● WHAT YOU ARE ASKED TO DO: Check every line of the data for the word "hoàn", and copy those that have it.

Items from a data source:
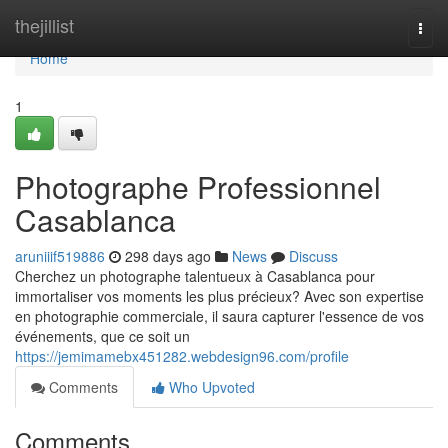
Home
thejillist
Togg
navi
Home
1
Photographe Professionnel
Casablanca
aruniiif519886
298 days ago
News
Discuss
Cherchez un photographe talentueux à Casablanca pour
immortaliser vos moments les plus précieux? Avec son expertise
en photographie commerciale, il saura capturer l'essence de vos
événements, que ce soit un
https://jemimamebx451282.webdesign96.com/profile
Comments
Who Upvoted
Comments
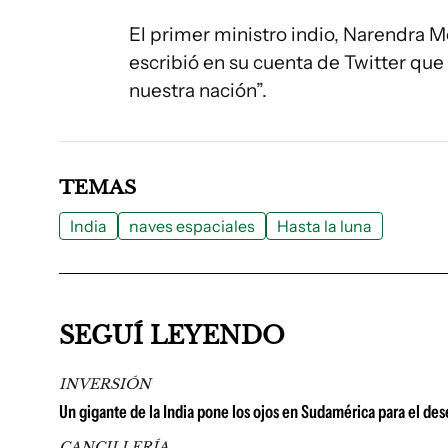
El primer ministro indio, Narendra M
escribió en su cuenta de Twitter que 
nuestra nación”.
TEMAS
India
naves espaciales
Hasta la luna
SEGUÍ LEYENDO
INVERSIÓN
Un gigante de la India pone los ojos en Sudamérica para el de
CANCILLERÍA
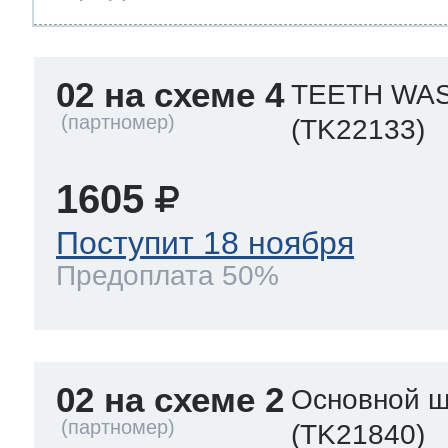
02 на схеме 4
TEETH WAS
(TK22133)
1605
Поступит 18 ноября
Предоплата 50%
02 на схеме 2
Основной ш
(TK21840)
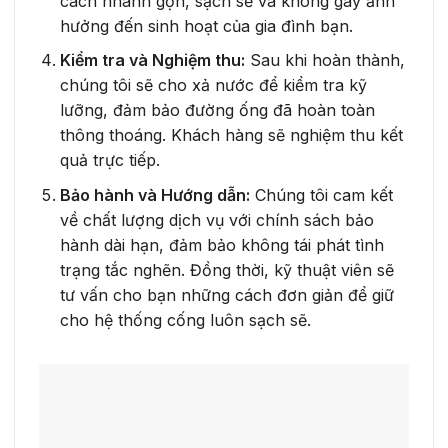
cách nhanh gọn, sạch sẽ và không gây ảnh
hưởng đến sinh hoạt của gia đình bạn.
Kiểm tra và Nghiệm thu:
Sau khi hoàn thành,
chúng tôi sẽ cho xả nước để kiểm tra kỹ
lưỡng, đảm bảo đường ống đã hoàn toàn
thông thoáng. Khách hàng sẽ nghiệm thu kết
quả trực tiếp.
Bảo hành và Hướng dẫn:
Chúng tôi cam kết
về chất lượng dịch vụ với chính sách bảo
hành dài hạn, đảm bảo không tái phát tình
trạng tắc nghẽn. Đồng thời, kỹ thuật viên sẽ
tư vấn cho bạn những cách đơn giản để giữ
cho hệ thống cống luôn sạch sẽ.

● EXERCISE SOLUTION:
Sau khi hoàn thành,
lưỡng, đảm bảo đường ống đã hoàn toàn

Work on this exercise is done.